Sanral’s chickens are coming home to roost

Sanral sour losers as they turn to bully tactics.

In Parliament this week it has been revealed that since the inception of the e-toll system on 3 December 2013 until 28 February, R543,5 million’s worth of e-toll-related monies are outstanding.

Over and above that the South African Roads Agency Limited (Sanral) has incurred costs of R54 million to recover R50 million in e-toll debts.
There also has been reports in the news that Sanral is threatening motorists with jail time if they do not pay up.

Justice Project South Africa’s (JPSA) Chairperson Howard Dembovsky has expressed his shock at the costs and the threats in the reports.
“What Sanral does not seem to realise is that South Africans have been subjected to similar tyrannical threats by the previous regime and they did not cave in then – so why would they cave in now?” said Dembovsky.

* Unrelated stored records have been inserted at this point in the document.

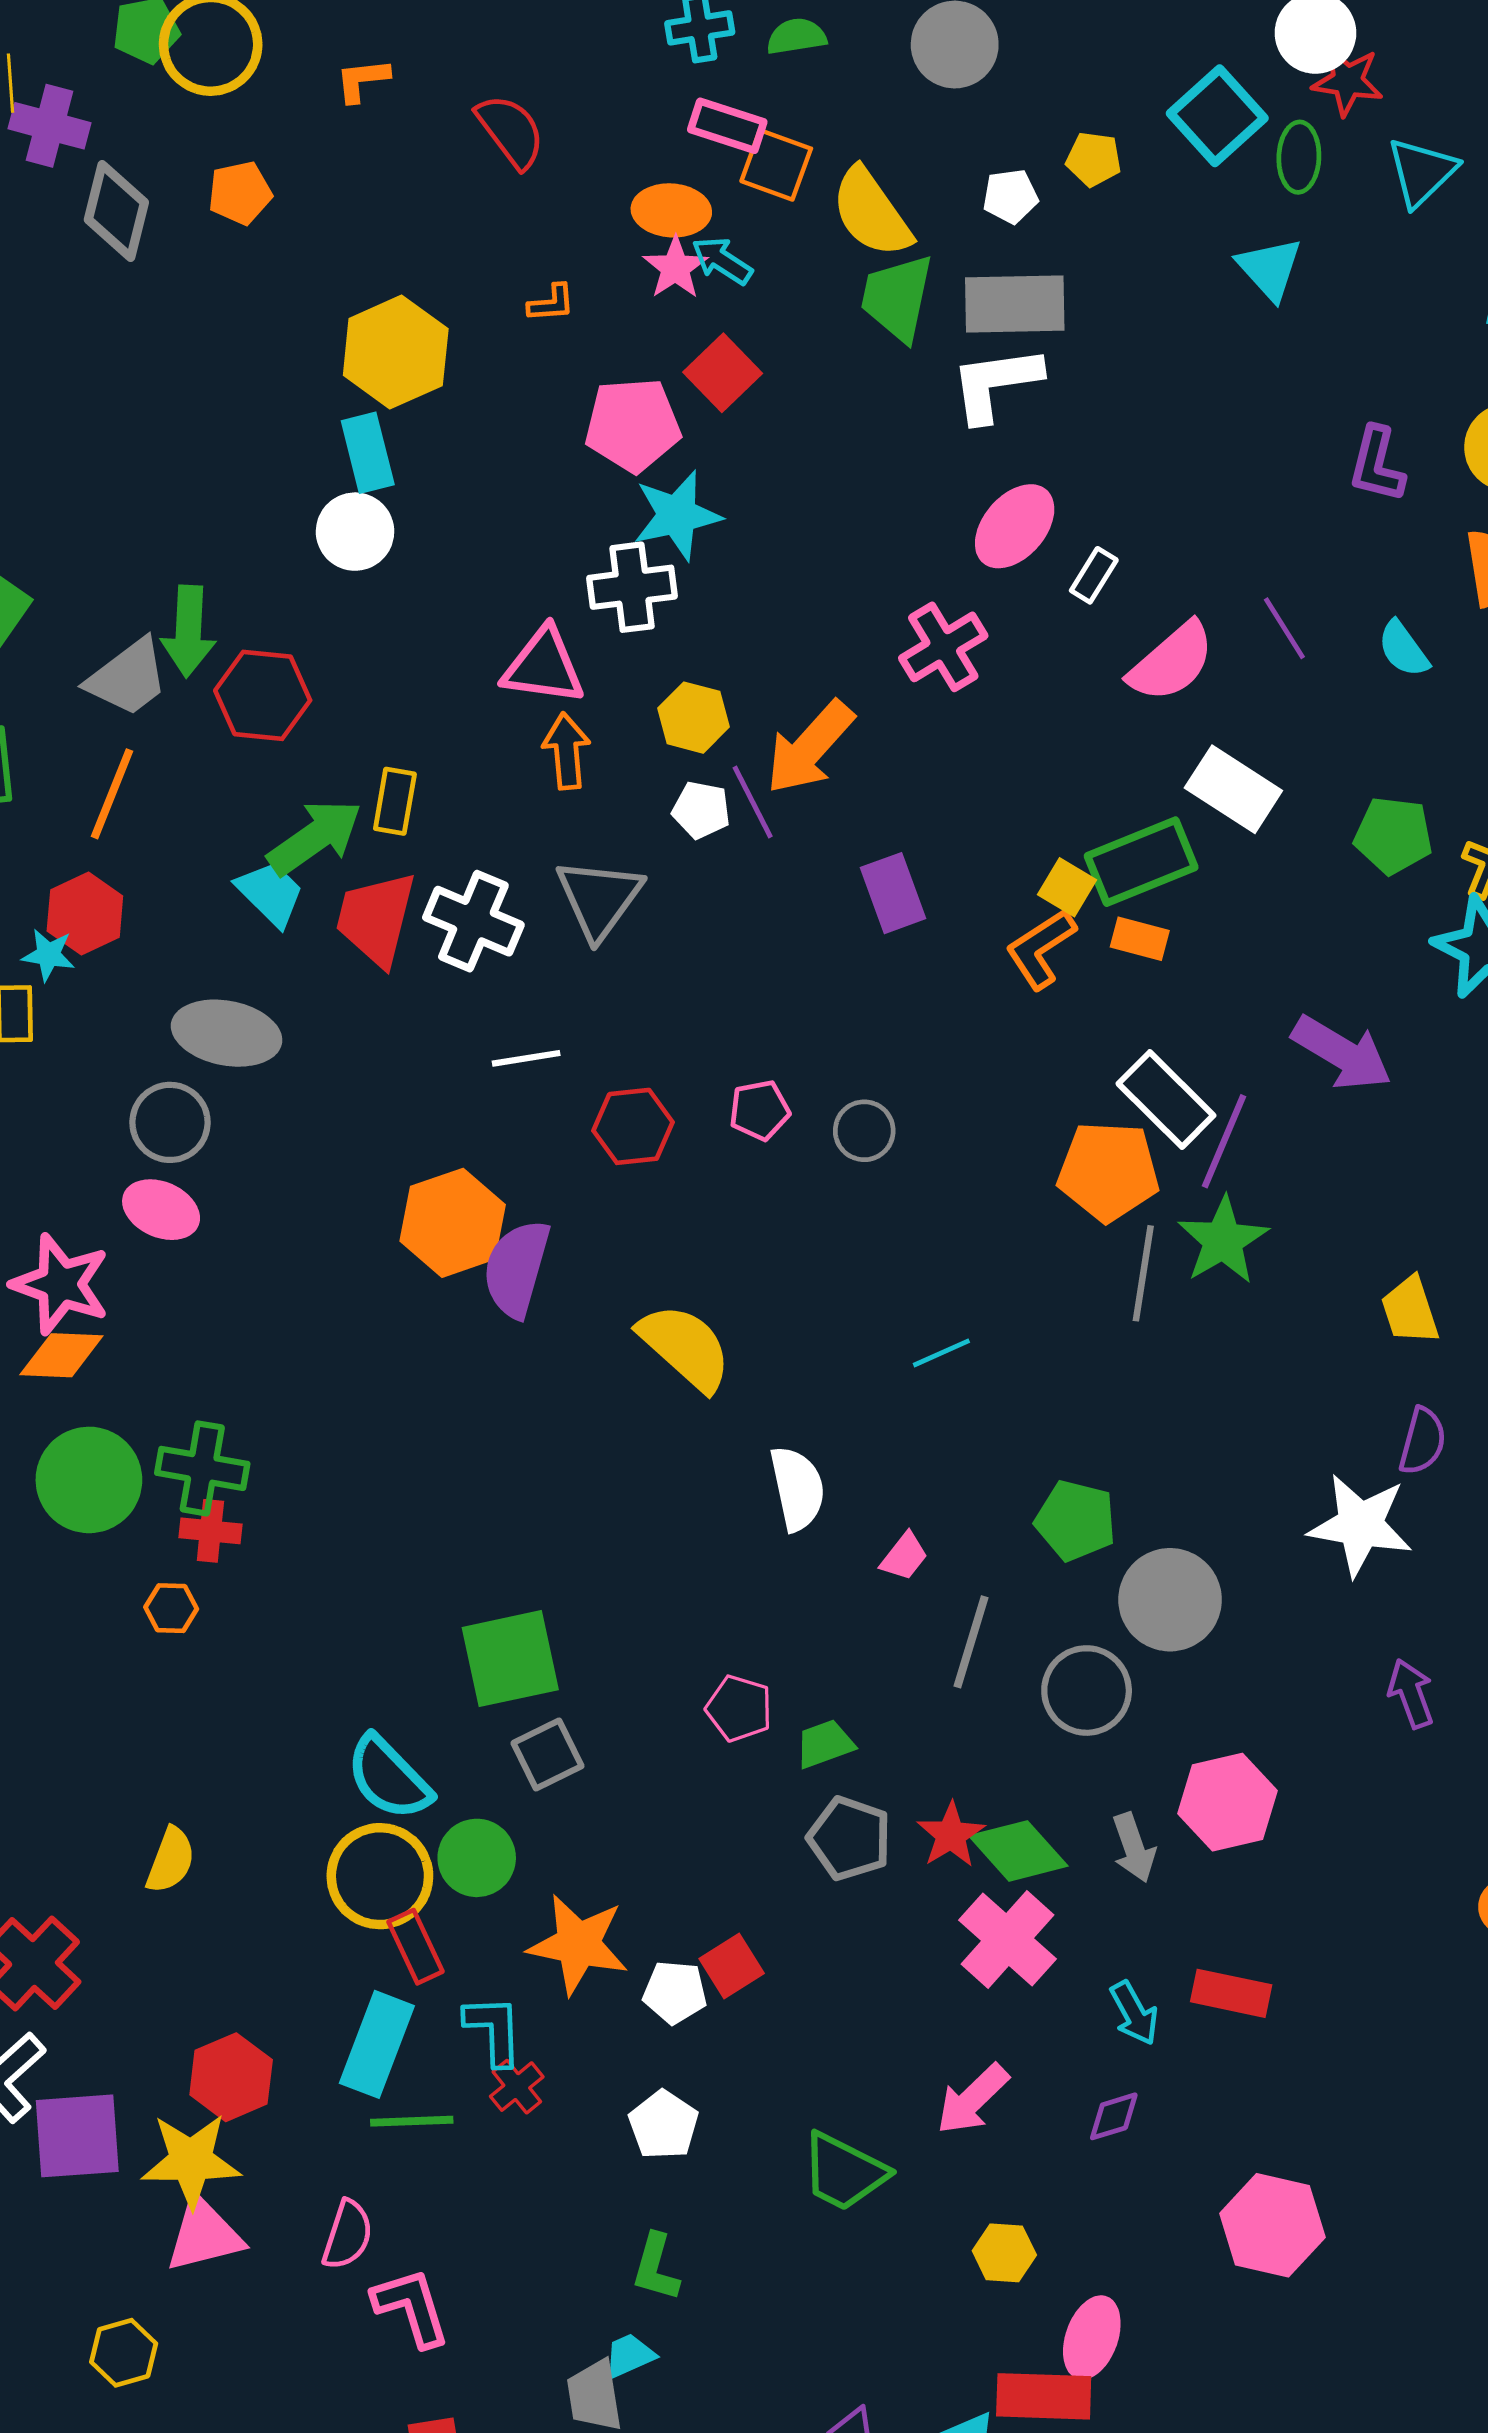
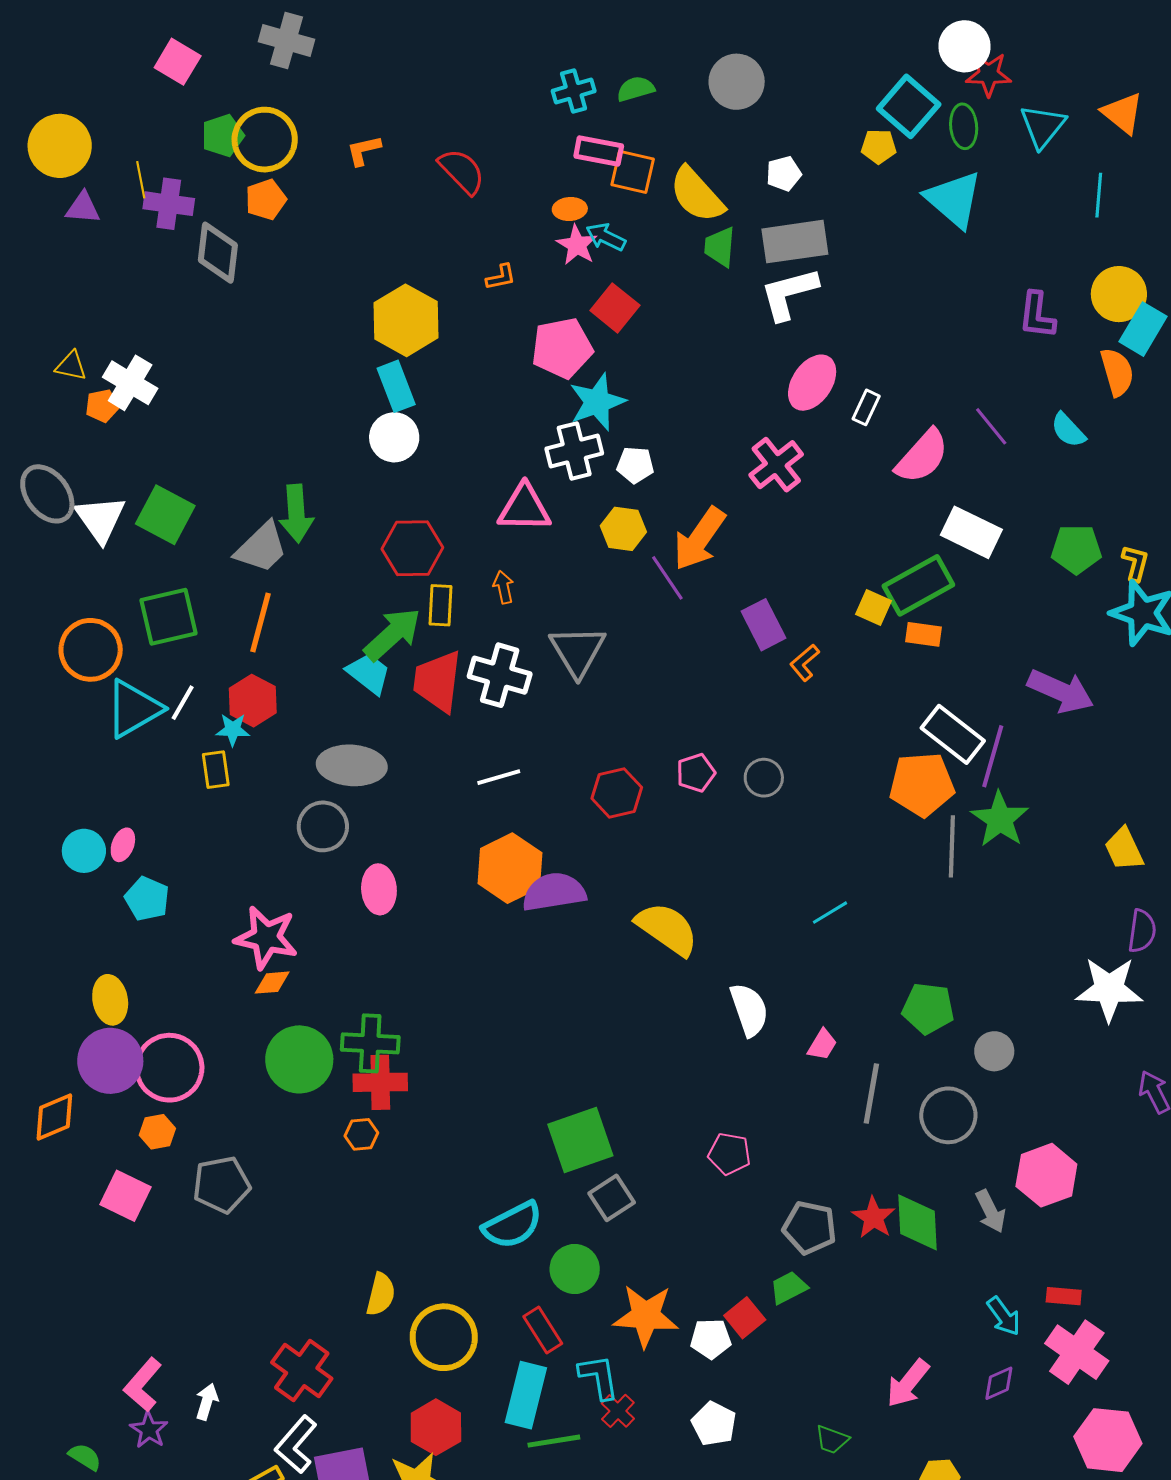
yellow pentagon: (1094, 159) -> (879, 146), moved
orange pentagon: (240, 193) -> (266, 200), moved
orange ellipse: (671, 210) -> (570, 209), size x0.7
cyan triangle: (1270, 269) -> (954, 199), size x1.4
green trapezoid: (897, 298) -> (720, 247), size x0.7
red hexagon: (263, 695) -> (412, 548), moved
orange arrow: (566, 751) -> (503, 587), moved, size x0.7
white pentagon: (701, 810) -> (635, 465), moved
orange L-shape: (1041, 949) -> (805, 663), moved, size x0.7
white line: (526, 1058) -> (499, 777), moved
pink ellipse: (161, 1210) -> (379, 889), moved, turned 69
purple semicircle: (517, 1268) -> (554, 892), turned 72
orange diamond: (61, 1355) -> (272, 983), size x0.7
red cross: (210, 1531) -> (380, 1082), size x1.4
gray circle: (1170, 1600) -> (994, 1051), size x0.6
green trapezoid: (825, 1744) -> (789, 1288), moved
cyan semicircle: (389, 1778) -> (513, 1225), turned -66
green diamond: (1018, 1851) -> (918, 1222), turned 46
yellow circle: (380, 1876) -> (444, 1337), moved
pink cross: (1008, 1939) -> (1077, 1352), moved
red rectangle: (1231, 1993) -> (1064, 1296), size x0.7
green trapezoid: (844, 2172) -> (832, 1440), size x0.6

“It also appears that someone at Sanral has decided to dispense with the troublesome formality of conducting trials and now feels that they can jump straight to sentencing people to jail time. After all, since all magistrates just so happen to have their pensions tied up in the Public Investment Corporation’s (PIC) investment in e-tolling, there is not a single magistrate in South Africa who will be able to hear an e-tolls prosecution without bias.

“We suspect that Sanral now has overplayed its hand and gone a gantry too far with its threats, and may well find that instead of managing to scare more people into compliance, they simply will strengthen the resolve of e-toll dissidents to resist, since there is absolutely no way that the courts willingly will dismantle the Gauteng economy by jailing what, at the bare minimum, will be hundreds of thousands of economically active citizens – even if they could manage the volumes,” said Dembovsky.